Wednesday, March 12, 2008

Puritan Reading Challenge - The Rare Jewel of Christian Contentment

In January, I took up Timmy Brister's Puritan Reading Challenge. I read The Bruised Reed first.
Next, since we didn't have February's title yet, I picked up The Rare Jewel of Christian Contentment by Jeremiah Burroughs. I finished it just a few days into March.

I've read The Rare Jewel before but this time was particularly meaningful. February was a hard month spiritually. I was challenged with some issues about myself and I am thankful to God for bringing these things to my attention. I don't think it was any coincidence that I was reading this book at the time.

The Rare Jewel is not necessarily easy to read, in more ways than one. I began it at the beginning of February and after a couple of days, went back and started outlining it as I went so I could keep track of all his points. That helped a lot. It's laid out well but there are subpoints of subpoints so sometimes I got a little confused until I started writing it down.

It's also not that easy to read because it's challenging spiritually. Here are some quotes and points from it.

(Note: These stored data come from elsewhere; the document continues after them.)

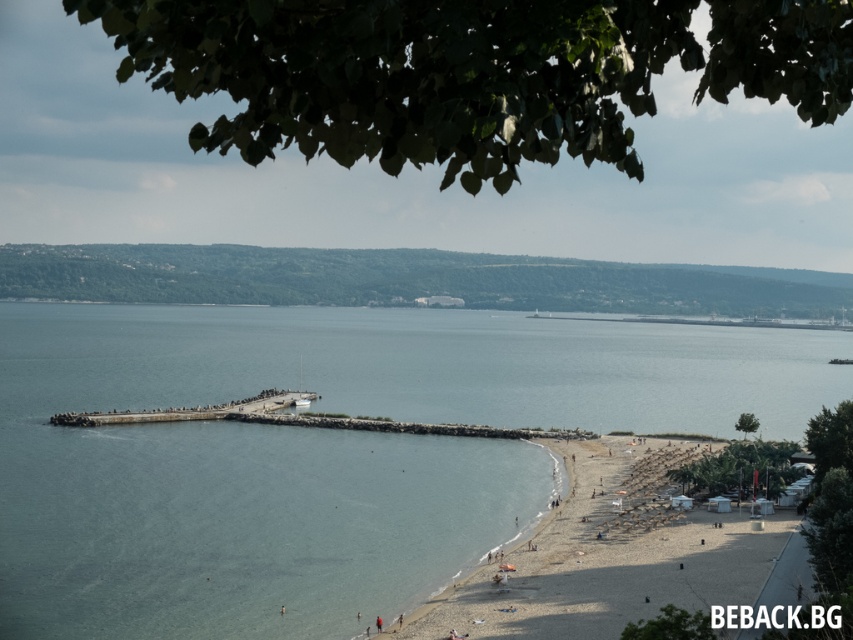 Question: Does light brown sand at lower right appear over dark gray concrete pier at center-left?

Choices:
 (A) no
 (B) yes

Answer: (A)

Question: Which is farther from the dark gray concrete pier at center-left?

Choices:
 (A) light brown sand at lower right
 (B) clear blue water at center

Answer: (A)

Question: Among these points, which one is nearest to the camera?

Choices:
 (A) (281, 401)
 (B) (527, 636)
 (C) (149, 522)

Answer: (B)

Question: Is light brown sand at lower right above dark gray concrete pier at center-left?

Choices:
 (A) no
 (B) yes

Answer: (A)

Question: Which is farther from the clear blue water at center?

Choices:
 (A) dark gray concrete pier at center-left
 (B) light brown sand at lower right

Answer: (B)

Question: From the image, what is the correct spatial relationship of clear blue water at center in relation to dark gray concrete pier at center-left?

Choices:
 (A) left
 (B) right

Answer: (B) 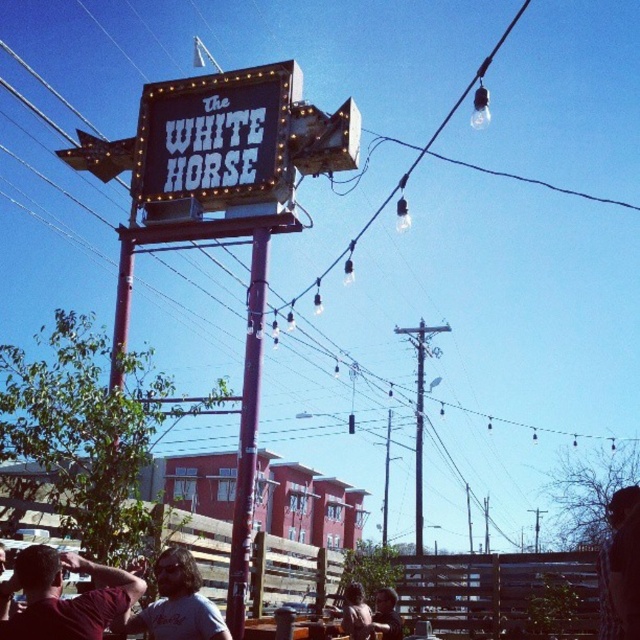 You are a photographer trying to capture the scene of the maroon shirt at lower left and the brown leather jacket at lower center. Which person should you focus on first if you want to include both in your shot without moving the camera?

The maroon shirt at lower left has a greater width than the brown leather jacket at lower center, so focusing on the maroon shirt at lower left first would allow you to frame both subjects effectively without needing to adjust the camera position.

You are a photographer standing in the scene. You want to take a photo of the maroon shirt at lower left and the brown leather jacket at lower center. Which person should you focus on first if you want to capture both in the same frame without moving the camera?

The maroon shirt at lower left is positioned over the brown leather jacket at lower center, so focusing on the maroon shirt at lower left first will ensure both are in the frame as the brown leather jacket at lower center is below it. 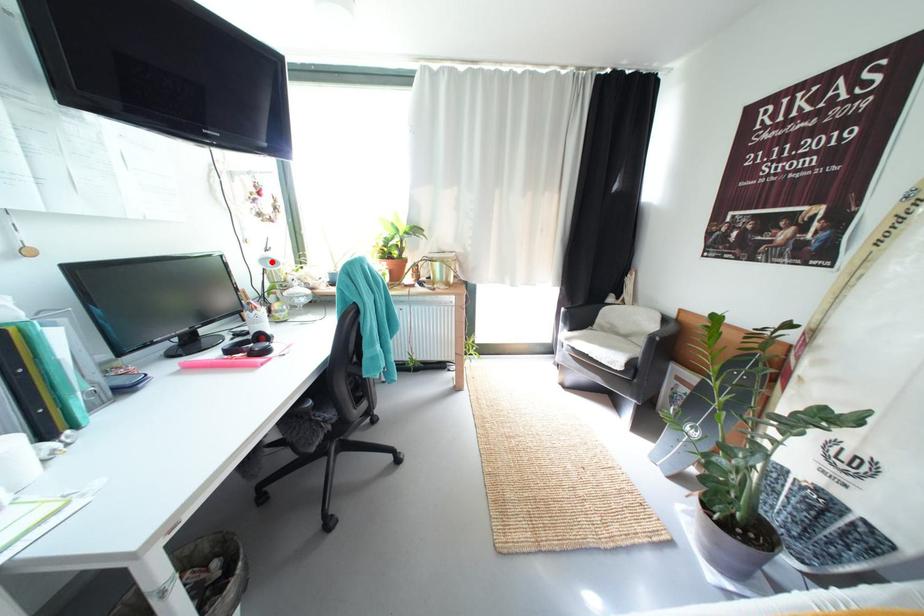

In italics are the direct quotes.

Contentment is an inward quiet gracious frame of spirit.

Contentment is freely submitting to and taking pleasure in God's disposal.

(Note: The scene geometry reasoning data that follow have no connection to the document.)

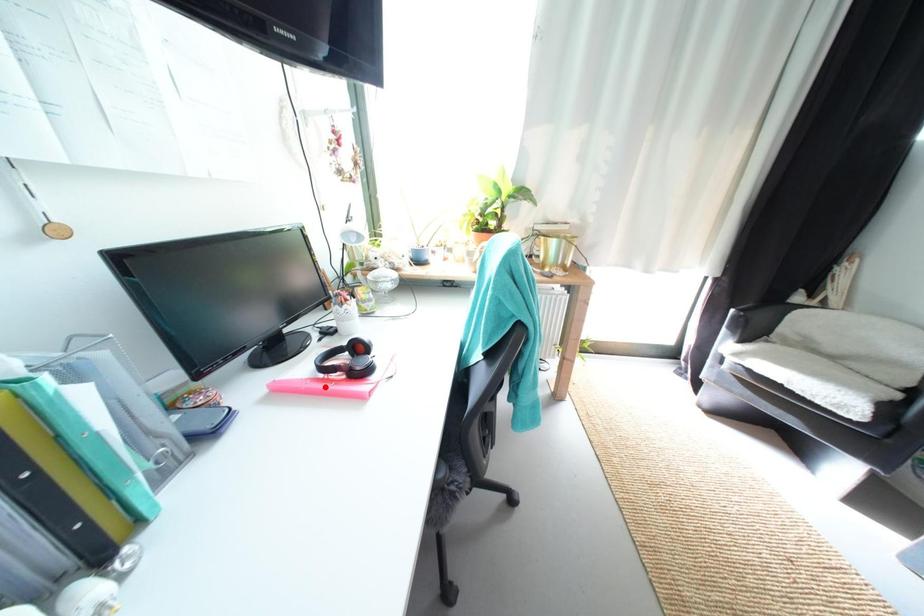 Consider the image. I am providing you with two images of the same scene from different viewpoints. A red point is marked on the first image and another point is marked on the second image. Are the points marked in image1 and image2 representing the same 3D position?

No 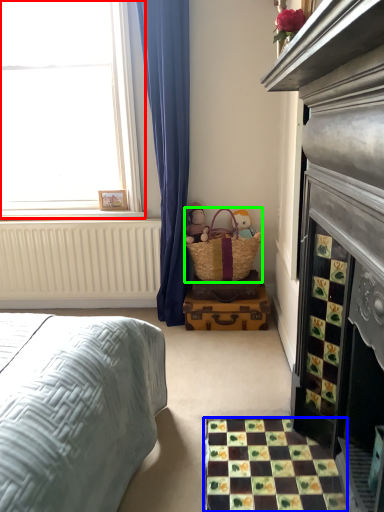 Question: Which is farther away from window (highlighted by a red box)? tile (highlighted by a blue box) or picnic basket (highlighted by a green box)?

Choices:
 (A) tile
 (B) picnic basket

Answer: (A)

A Christian comes to contentment, not so much by way of addition as by way of subtraction.

(I can't tell from my notes if this next is an exact quote - I think so but I'm not sure)
Not only in good things does a Christian have the dew of God's blessing and finds them very sweet to him, but in all the afflictions, all the evils that befall him, he can see love and can enjoy the sweetness of love in his afflictions as well as in his mercies.

God is most honoured when I can turn from one condition to another according as he calls me to it.

Speaking of the providence of God...
No more can you make the providence of God alter and change its course with your vexing and fretting; it will go on with power...

God may have some work to do twenty years hence that depends on this passage of providence that falls out this day or this week.

If you have a love and friendship to God, be willing to be crossed... that the Lord may have his work go on in general.

By contentment we come to give God the worship that is due to Him.

Burroughs spends quite a bit of time on the evils of a murmuring/discontented spirit. It's very convicting!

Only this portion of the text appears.